Segment Open

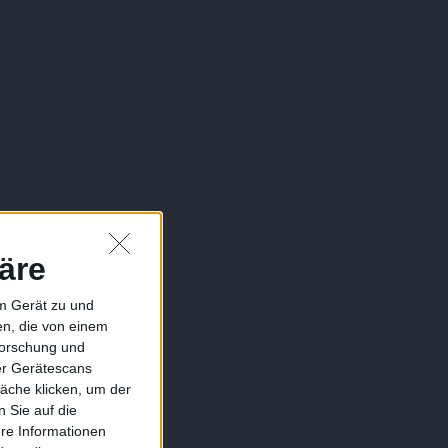
äre
em Gerät zu und
n, die von einem
forschung und
ber Gerätescans
äche klicken, um der
 Sie auf die
ere Informationen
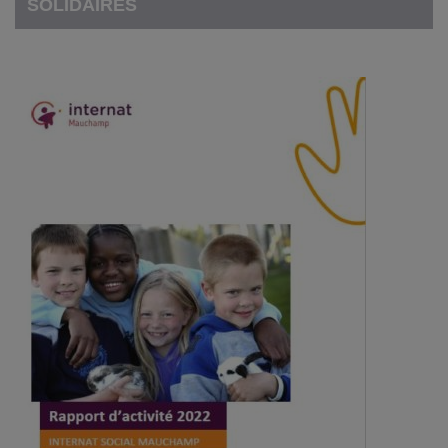
SOLIDAIRES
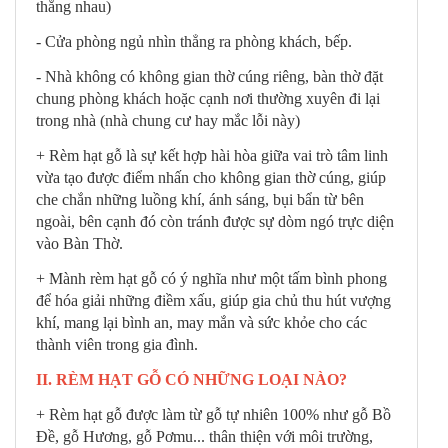
thẳng nhau)
- Cửa phòng ngủ nhìn thẳng ra phòng khách, bếp.
- Nhà không có không gian thờ cúng riêng, bàn thờ đặt
chung phòng khách hoặc cạnh nơi thường xuyên đi lại
trong nhà (nhà chung cư hay mắc lỗi này)
+ Rèm hạt gỗ là sự kết hợp hài hòa giữa vai trò tâm linh
vừa tạo được điểm nhấn cho không gian thờ cúng, giúp
che chắn những luồng khí, ánh sáng, bụi bẩn từ bên
ngoài, bên cạnh đó còn tránh được sự dòm ngó trực diện
vào Bàn Thờ.
+ Mành rèm hạt gỗ có ý nghĩa như một tấm bình phong
để hóa giải những điềm xấu,
giúp gia chủ thu hút vượng
khí, mang lại bình an, may mắn và sức khỏe cho các
thành viên trong gia đình.
II. RÈM HẠT GỖ CÓ NHỮNG LOẠI NÀO?
+ Rèm hạt gỗ được làm từ gỗ tự nhiên 100% như gỗ Bồ
Đề, gỗ Hương, gỗ Pơmu... thân thiện với môi trường,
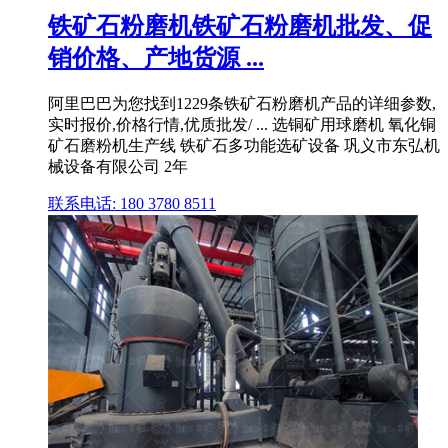
铁矿石粉磨机铁矿石粉磨机批发、促
销价格、产地货源 ...
阿里巴巴为您找到1229条铁矿石粉磨机产品的详细参数,
实时报价,价格行情,优质批发/ ... 选铜矿用球磨机 氧化铜
矿石磨粉机生产线 铁矿石多功能选矿设备 巩义市东弘机
械设备有限公司 2年
联系电话: 180 3780 8511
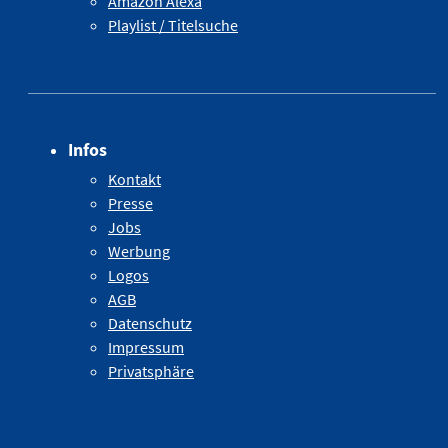
Amazon Alexa
Playlist / Titelsuche
Infos
Kontakt
Presse
Jobs
Werbung
Logos
AGB
Datenschutz
Impressum
Privatsphäre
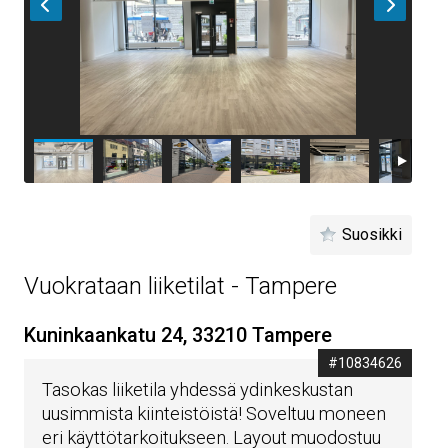
Suosikki
Vuokrataan liiketilat - Tampere
Kuninkaankatu 24, 33210 Tampere
#10834626
Tasokas liiketila yhdessä ydinkeskustan
uusimmista kiinteistöistä! Soveltuu moneen
eri käyttötarkoitukseen. Layout muodostuu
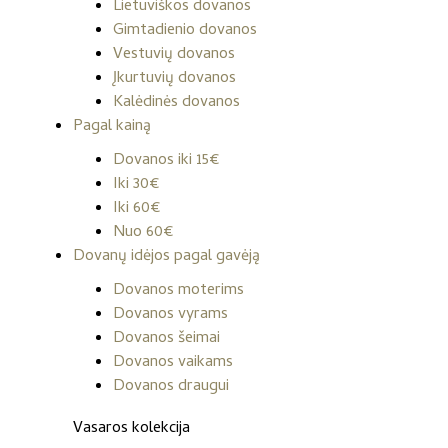
Lietuviškos dovanos
Gimtadienio dovanos
Vestuvių dovanos
Įkurtuvių dovanos
Kalėdinės dovanos
Pagal kainą
Dovanos iki 15€
Iki 30€
Iki 60€
Nuo 60€
Dovanų idėjos pagal gavėją
Dovanos moterims
Dovanos vyrams
Dovanos šeimai
Dovanos vaikams
Dovanos draugui
Vasaros kolekcija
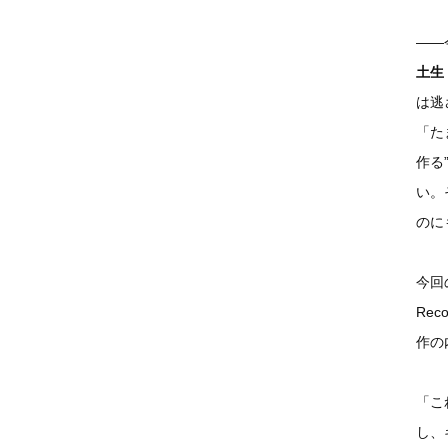
——
土生
は逃
「た
作る
い。
のに
今回
Re
作の
「こ
し、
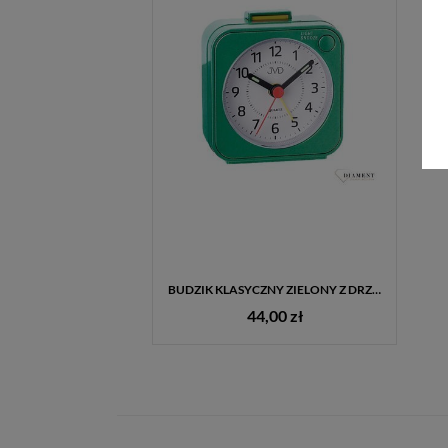
BUDZIK KLASYCZNY ZIELONY Z DRZEMKĄ JVD
44,00 zł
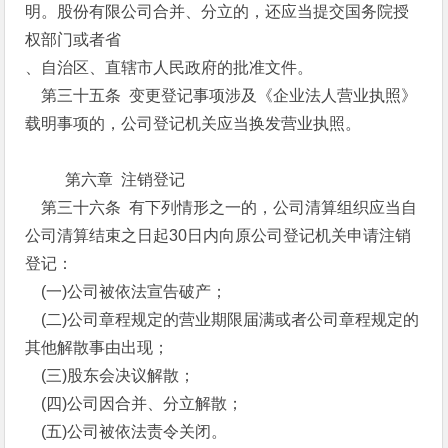
明。股份有限公司合并、分立的，还应当提交国务院授
权部门或者省
、自治区、直辖市人民政府的批准文件。
第三十五条 变更登记事项涉及《企业法人营业执照》
载明事项的，公司登记机关应当换发营业执照。
第六章 注销登记
第三十六条 有下列情形之一的，公司清算组织应当自
公司清算结束之日起30日内向原公司登记机关申请注销
登记：
(一)公司被依法宣告破产；
(二)公司章程规定的营业期限届满或者公司章程规定的
其他解散事由出现；
(三)股东会决议解散；
(四)公司因合并、分立解散；
(五)公司被依法责令关闭。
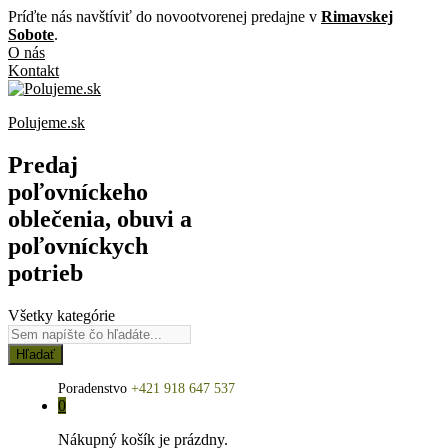
Príďte nás navštíviť do novootvorenej predajne v
Rimavskej
Sobote
.
O nás
Kontakt
Polujeme.sk
Predaj
poľovníckeho
oblečenia, obuvi a
poľovníckych
potrieb
Všetky kategórie
Hľadať
Poradenstvo
+421 918 647 537
0
Nákupný košík je prázdny.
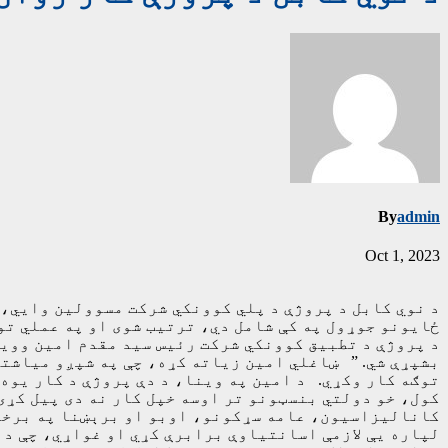
By
admin
Oct 1, 2023
د نوي کابل د پروژې د پلي کوونکي شرکت مسوولین وايي، چ
ځایونو جوړول په کې شامل دي، ترتیب شوی او په عملي تو
د پروژې د تطبیق کوونکي شرکت رئیس سید مقدم امین وویل
بشپړې شي. ” ښاغلي امین زیاته کړه، چې په شپږو میاشتو
توګه کار وکړي. د امين په وينا، د دې پروژې د کار يو
کول، خو دولتي بنسټونو تر اوسه خپل کار نه دى پيل کړى.
کاناليزاسيون، عامه سړکونو، اوبو او برېښنا په برخه 
لپاره يې لازمې اسانتياوې برابرې کړي او غواړي، چې د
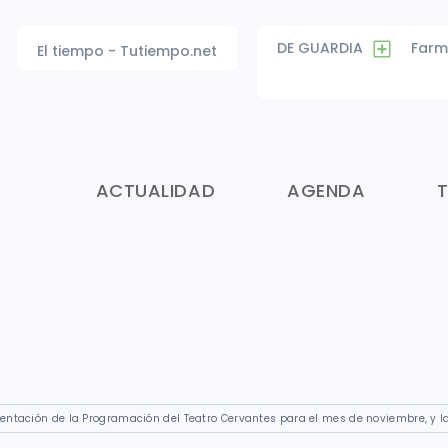
DE GUARDIA
Farm
El tiempo - Tutiempo.net
ACTUALIDAD
AGENDA
entación de la Programación del Teatro Cervantes para el mes de noviembre, y l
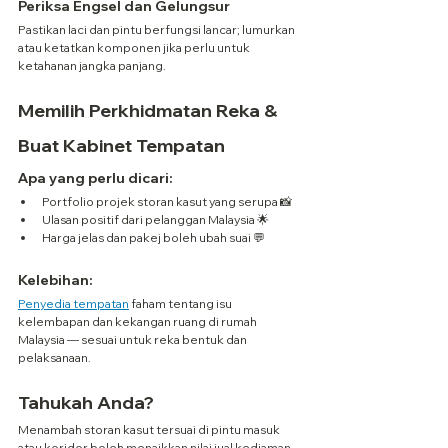
Periksa Engsel dan Gelungsur
Pastikan laci dan pintu berfungsi lancar; lumurkan 
atau ketatkan komponen jika perlu untuk 
ketahanan jangka panjang.
Memilih Perkhidmatan Reka & 
Buat Kabinet Tempatan
Apa yang perlu dicari:
Portfolio projek storan kasut yang serupa 📸
Ulasan positif dari pelanggan Malaysia 🌟
Harga jelas dan pakej boleh ubah suai 💬
Kelebihan:
Penyedia tempatan
 faham tentang isu 
kelembapan dan kekangan ruang di rumah 
Malaysia — sesuai untuk reka bentuk dan 
pelaksanaan.
Tahukah Anda?
Menambah storan kasut tersuai di pintu masuk 
atau koridor boleh menaikkan nilai jual kediaman, 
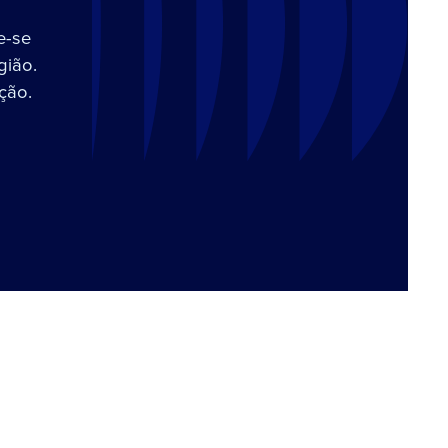
e-se
gião.
ção.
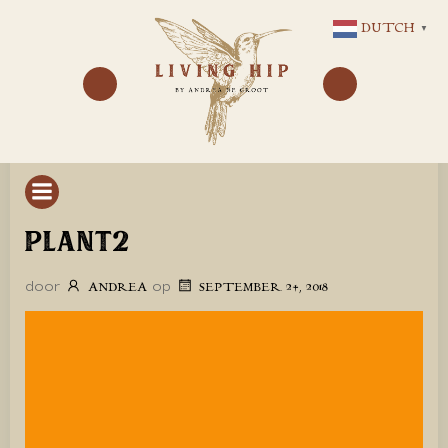
GA
DUTCH
▼
NAAR
DE
INHOUD
PLANT2
door
op
ANDREA
SEPTEMBER 24, 2018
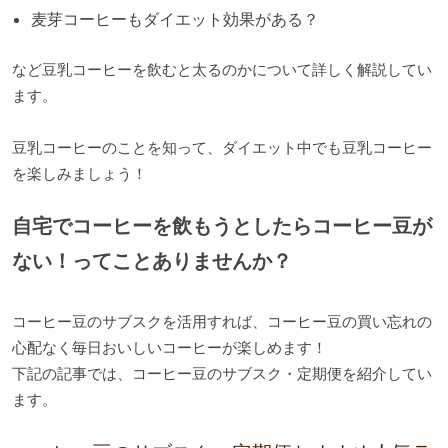
麦芽コーヒーもダイエット効果がある？
など豆乳コーヒーを飲むと太るのかについて詳しく解説してい
ます。
豆乳コーヒーのことを知って、ダイエット中でも豆乳コーヒー
を楽しみましょう！
自宅でコーヒーを飲もうとしたらコーヒー豆が
ない！ってことありませんか？
コーヒー豆のサブスクを活用すれば、コーヒー豆の買い忘れの
心配なく毎日おいしいコーヒーが楽しめます！
下記の記事では、コーヒー豆のサブスク・定期便を紹介してい
ます。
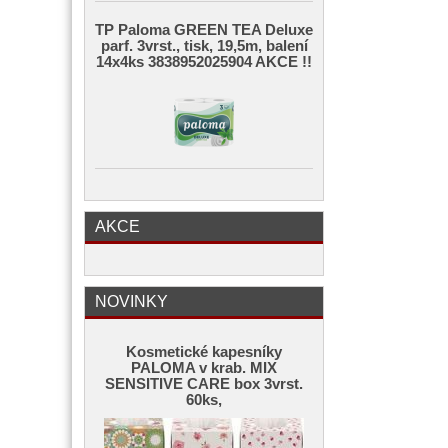
TP Paloma GREEN TEA Deluxe
parf. 3vrst., tisk, 19,5m, balení
14x4ks 3838952025904 AKCE !!
AKCE
NOVINKY
Kosmetické kapesníky
PALOMA v krab. MIX
SENSITIVE CARE box 3vrst.
60ks,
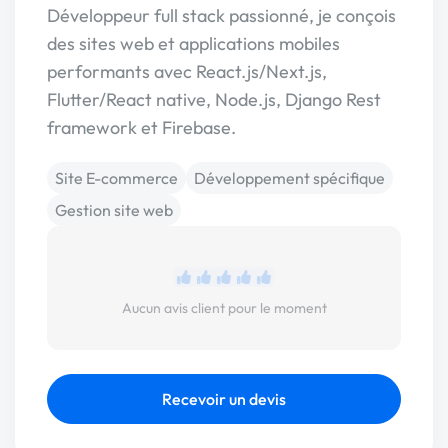
Développeur full stack passionné, je conçois
des sites web et applications mobiles
performants avec React.js/Next.js,
Flutter/React native, Node.js, Django Rest
framework et Firebase.
Site E-commerce
Développement spécifique
Gestion site web
Aucun avis client pour le moment
Recevoir un devis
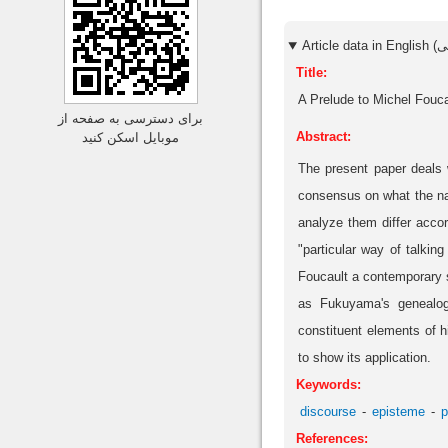
Title:
A Prelude to Michel Fouca
برای دسترسی به صفحه از
Abstract:
موبایل اسکن کنید
The present paper deals w
consensus on what the nat
analyze them differ accor
"particular way of talkin
Foucault a contemporary 
as Fukuyama's genealog
constituent elements of h
to show its application.
Keywords:
discourse
episteme
p
References:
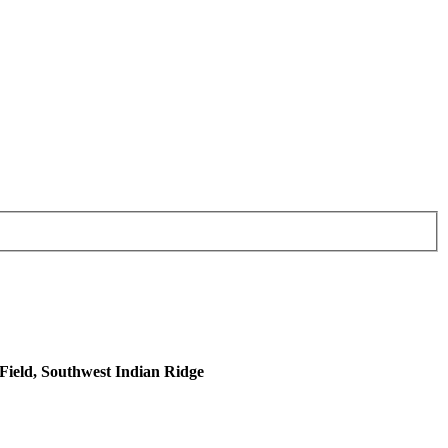
 Field, Southwest Indian Ridge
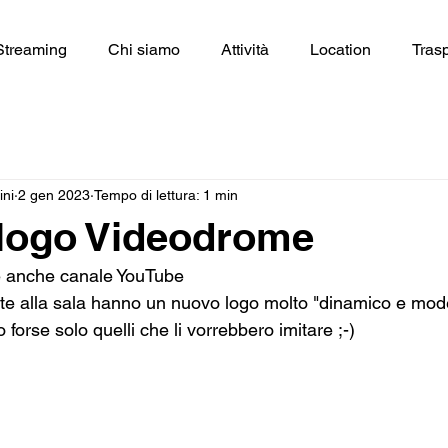
Streaming
Chi siamo
Attività
Location
Tras
ini
2 gen 2023
Tempo di lettura: 1 min
logo Videodrome
e anche canale YouTube
te alla sala hanno un nuovo logo molto "dinamico e mo
o forse solo quelli che li vorrebbero imitare ;-)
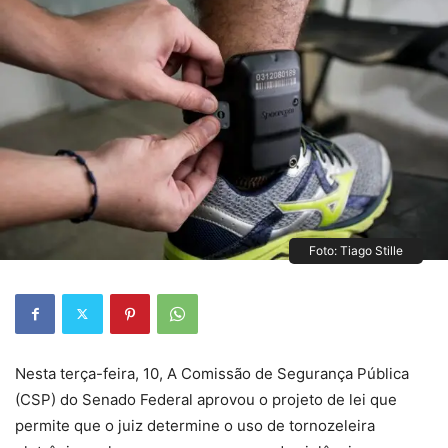
Foto: Tiago Stille
Nesta terça-feira, 10, A Comissão de Segurança Pública
(CSP) do Senado Federal aprovou o projeto de lei que
permite que o juiz determine o uso de tornozeleira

Segment Closed

» **Problem requirements**: Scan the records for the word "gian", and copy each line where it is found.

» **Answer area**:
- Nhà không có không gian thờ cúng riêng, bàn thờ đặt
vừa tạo được điểm nhấn cho không gian thờ cúng, giúp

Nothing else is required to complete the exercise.